Aim: To implement the Pandas library in Python to create and manipulate data structures, specifically Series and DataFrames, and to explore essential data inspection methods (describe, head, tail, info) for preliminary data analysis.
#week1a
import pandas as pd
series = pd.Series([65, 97, 83, 74, 58], index=['john', 'kim', 'bush', 'putin', 'biden'])
print(series)
#week1b
import pandas as pd
dict = {'john': 75, 'bush': 62, 'modi': 78, 'putin': 84, 'biden': 58}
series = pd.Series(dict)
print(series)
#week1c
import pandas as pd
cai={'roll':[1,2,3],'name':['ab','cd','ef'] }
info = pd.DataFrame(cai)
print(info)
#week1d
import pandas as xy
data={'name':['a','b','c','b','z','y','m','t','w','10'],'place':['kkd','kkd','rjy','kkd','rjy','kkd','kkd','ptp','rjy','kkd'],'age':[None,18,14,24,12,24,22,18,24,13]}
xyz=xy.DataFrame(data)
print('The info summary is: \n',xyz)
print('Describe function \n',xyz.describe())

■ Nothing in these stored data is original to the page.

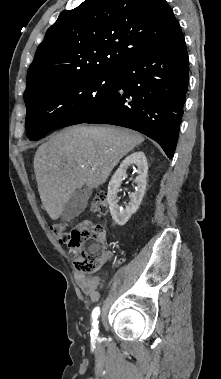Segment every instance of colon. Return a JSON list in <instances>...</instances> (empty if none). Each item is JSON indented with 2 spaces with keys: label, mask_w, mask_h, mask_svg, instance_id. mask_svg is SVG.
Listing matches in <instances>:
<instances>
[{
  "label": "colon",
  "mask_w": 221,
  "mask_h": 379,
  "mask_svg": "<svg viewBox=\"0 0 221 379\" xmlns=\"http://www.w3.org/2000/svg\"><path fill=\"white\" fill-rule=\"evenodd\" d=\"M91 210L98 214L107 212V196L103 191L95 193ZM50 231L61 244L67 245L76 254L75 267L80 273L91 274L97 271L104 253L105 234L101 226L84 219L69 231L60 223L52 224Z\"/></svg>",
  "instance_id": "obj_1"
}]
</instances>
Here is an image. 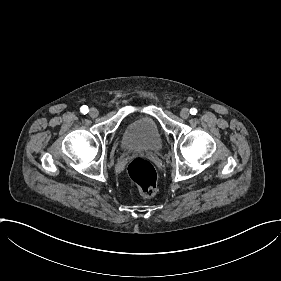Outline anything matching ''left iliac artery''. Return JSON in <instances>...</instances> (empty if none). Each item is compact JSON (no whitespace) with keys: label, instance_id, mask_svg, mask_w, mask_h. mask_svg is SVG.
Returning a JSON list of instances; mask_svg holds the SVG:
<instances>
[{"label":"left iliac artery","instance_id":"left-iliac-artery-1","mask_svg":"<svg viewBox=\"0 0 281 281\" xmlns=\"http://www.w3.org/2000/svg\"><path fill=\"white\" fill-rule=\"evenodd\" d=\"M196 113H197V109H195V108H191L190 109V114L191 115H196Z\"/></svg>","mask_w":281,"mask_h":281}]
</instances>
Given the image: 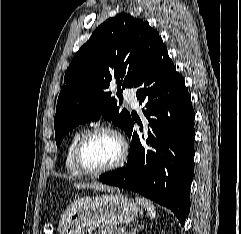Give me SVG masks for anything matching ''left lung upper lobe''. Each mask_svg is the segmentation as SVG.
<instances>
[{
	"label": "left lung upper lobe",
	"instance_id": "left-lung-upper-lobe-1",
	"mask_svg": "<svg viewBox=\"0 0 241 234\" xmlns=\"http://www.w3.org/2000/svg\"><path fill=\"white\" fill-rule=\"evenodd\" d=\"M166 48L148 22L118 14L102 23L80 48L68 67L54 117L55 140L60 145L69 130L101 116L126 130L130 114L117 107L105 89L115 78L118 95L134 87L143 72Z\"/></svg>",
	"mask_w": 241,
	"mask_h": 234
}]
</instances>
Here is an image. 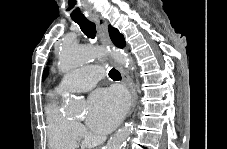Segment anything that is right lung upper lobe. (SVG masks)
<instances>
[{"mask_svg":"<svg viewBox=\"0 0 227 149\" xmlns=\"http://www.w3.org/2000/svg\"><path fill=\"white\" fill-rule=\"evenodd\" d=\"M108 30L110 38L113 41V43L117 47L123 48L125 46L124 36L120 34L119 31L116 28L112 27L111 25H109Z\"/></svg>","mask_w":227,"mask_h":149,"instance_id":"1","label":"right lung upper lobe"}]
</instances>
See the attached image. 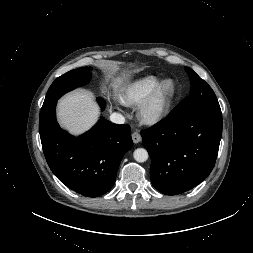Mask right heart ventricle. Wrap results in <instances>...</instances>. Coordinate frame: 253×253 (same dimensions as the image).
I'll return each instance as SVG.
<instances>
[{
	"label": "right heart ventricle",
	"mask_w": 253,
	"mask_h": 253,
	"mask_svg": "<svg viewBox=\"0 0 253 253\" xmlns=\"http://www.w3.org/2000/svg\"><path fill=\"white\" fill-rule=\"evenodd\" d=\"M160 78L147 75L129 82L120 93V100L130 106L141 104L159 84Z\"/></svg>",
	"instance_id": "e07e8e85"
}]
</instances>
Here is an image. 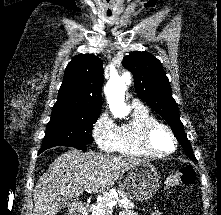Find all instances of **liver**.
I'll return each mask as SVG.
<instances>
[{"instance_id":"liver-1","label":"liver","mask_w":221,"mask_h":215,"mask_svg":"<svg viewBox=\"0 0 221 215\" xmlns=\"http://www.w3.org/2000/svg\"><path fill=\"white\" fill-rule=\"evenodd\" d=\"M140 163L143 161L132 157L69 150L39 178L33 191V215H57L62 198L78 197L84 190L105 192Z\"/></svg>"}]
</instances>
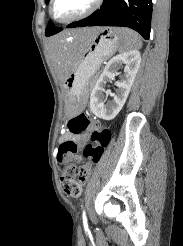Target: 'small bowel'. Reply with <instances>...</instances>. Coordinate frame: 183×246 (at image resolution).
Returning <instances> with one entry per match:
<instances>
[{"mask_svg":"<svg viewBox=\"0 0 183 246\" xmlns=\"http://www.w3.org/2000/svg\"><path fill=\"white\" fill-rule=\"evenodd\" d=\"M60 141L62 143L65 141H73L75 143L84 144L87 141V136L85 134H74L69 130V132L62 135Z\"/></svg>","mask_w":183,"mask_h":246,"instance_id":"obj_1","label":"small bowel"}]
</instances>
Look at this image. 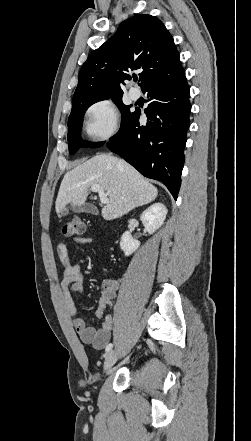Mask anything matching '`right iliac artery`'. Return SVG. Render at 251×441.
Instances as JSON below:
<instances>
[{
    "label": "right iliac artery",
    "instance_id": "82829eb1",
    "mask_svg": "<svg viewBox=\"0 0 251 441\" xmlns=\"http://www.w3.org/2000/svg\"><path fill=\"white\" fill-rule=\"evenodd\" d=\"M112 347H113V344H112V343H109V344L106 346L105 351H106V352H109V351L112 349Z\"/></svg>",
    "mask_w": 251,
    "mask_h": 441
}]
</instances>
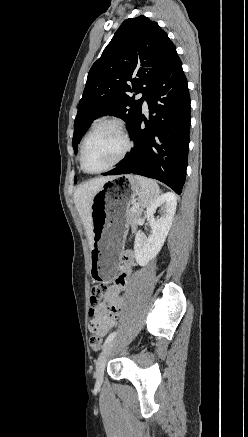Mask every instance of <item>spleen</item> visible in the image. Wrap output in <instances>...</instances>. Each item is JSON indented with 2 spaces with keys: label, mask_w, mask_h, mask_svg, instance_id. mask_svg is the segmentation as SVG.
<instances>
[{
  "label": "spleen",
  "mask_w": 248,
  "mask_h": 437,
  "mask_svg": "<svg viewBox=\"0 0 248 437\" xmlns=\"http://www.w3.org/2000/svg\"><path fill=\"white\" fill-rule=\"evenodd\" d=\"M135 179L141 187L140 204L147 207L158 198L159 186L156 181L143 176L136 175Z\"/></svg>",
  "instance_id": "obj_1"
}]
</instances>
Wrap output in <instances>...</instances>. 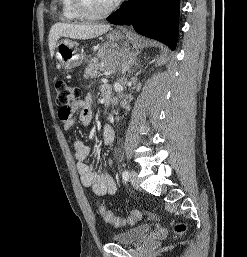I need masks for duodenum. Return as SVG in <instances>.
<instances>
[{"instance_id":"1","label":"duodenum","mask_w":247,"mask_h":257,"mask_svg":"<svg viewBox=\"0 0 247 257\" xmlns=\"http://www.w3.org/2000/svg\"><path fill=\"white\" fill-rule=\"evenodd\" d=\"M101 92L103 94L105 105L109 107L112 103V88L109 84H104L101 87Z\"/></svg>"}]
</instances>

print('Head fucntion \n',xyz.head())
print('tail function \n',xyz.tail())
print('info function \n',xyz.info())
-----> For obtaining info, all the integers are converted to Float,
-----> None becomes NaN ( Not A Number)
Questions:
What is the Pandas library, and why is it preferred over basic Python data structures for data analysis?
What is a Pandas Series? How is it different from a Python list or NumPy array?

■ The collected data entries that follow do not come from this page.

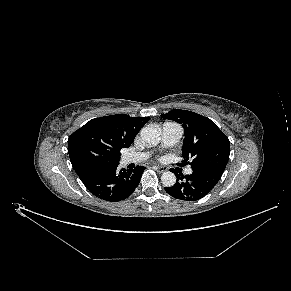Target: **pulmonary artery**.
Segmentation results:
<instances>
[{"label":"pulmonary artery","instance_id":"obj_1","mask_svg":"<svg viewBox=\"0 0 291 291\" xmlns=\"http://www.w3.org/2000/svg\"><path fill=\"white\" fill-rule=\"evenodd\" d=\"M183 134V128L180 124L175 122H165L162 126V137L161 145L162 147H170L175 145ZM149 157V153H129L123 156L122 162L124 164L141 162ZM186 174H191L192 169L187 168L185 170Z\"/></svg>","mask_w":291,"mask_h":291}]
</instances>
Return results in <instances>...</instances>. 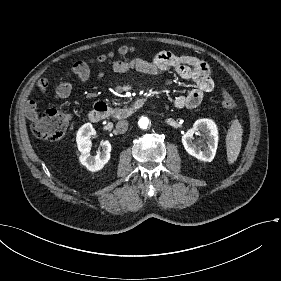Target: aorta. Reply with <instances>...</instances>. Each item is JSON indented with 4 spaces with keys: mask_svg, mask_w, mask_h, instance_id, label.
<instances>
[{
    "mask_svg": "<svg viewBox=\"0 0 281 281\" xmlns=\"http://www.w3.org/2000/svg\"><path fill=\"white\" fill-rule=\"evenodd\" d=\"M141 126L144 127V124L142 123Z\"/></svg>",
    "mask_w": 281,
    "mask_h": 281,
    "instance_id": "obj_1",
    "label": "aorta"
}]
</instances>
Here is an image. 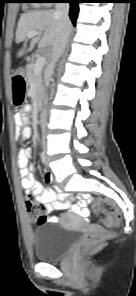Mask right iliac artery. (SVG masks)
<instances>
[{
  "label": "right iliac artery",
  "mask_w": 136,
  "mask_h": 296,
  "mask_svg": "<svg viewBox=\"0 0 136 296\" xmlns=\"http://www.w3.org/2000/svg\"><path fill=\"white\" fill-rule=\"evenodd\" d=\"M41 160L44 164H46V155L44 152L41 153Z\"/></svg>",
  "instance_id": "obj_1"
}]
</instances>
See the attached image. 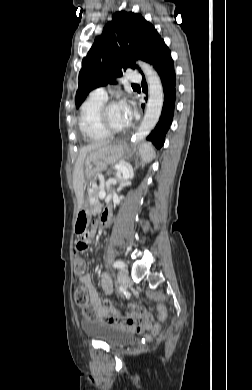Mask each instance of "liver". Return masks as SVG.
<instances>
[{
  "instance_id": "1",
  "label": "liver",
  "mask_w": 252,
  "mask_h": 390,
  "mask_svg": "<svg viewBox=\"0 0 252 390\" xmlns=\"http://www.w3.org/2000/svg\"><path fill=\"white\" fill-rule=\"evenodd\" d=\"M108 145L109 144L107 142H95L81 148L78 159L75 163L74 173H73V187L79 203H81L83 199V188H84L83 166H84V161L86 159V156L89 152L106 147Z\"/></svg>"
}]
</instances>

What is a Pandas DataFrame, and how does it conceptually differ from a Series?
How do you create a Series and a DataFrame in Pandas? Mention at least two data sources for each.
What is the role of an index in a Series and in a DataFrame?
What does the head() method do? When would you typically use it during data analysis?
What is the difference between head() and tail()? Give a practical use case for tail().
What information does the info() method provide, and why is it important before performing data analysis?
What does the describe() method return? Which types of columns are included by default?
How do head(), tail(), info(), and describe() together help in preliminary data inspection?
Answers:
Pandas is a Python library used for data analysis and manipulation. It provides fast, flexible data structures like Series and DataFrames, which are more efficient than basic Python lists and dictionaries for tabular data.
A Pandas Series is a one-dimensional labeled array capable of holding any data type. Unlike a list, it has an index, and unlike a NumPy array, it can hold mixed data types.
A Pandas DataFrame is a two-dimensional labeled data structure with rows and columns. A Series represents a single column, while a DataFrame represents a full table of data.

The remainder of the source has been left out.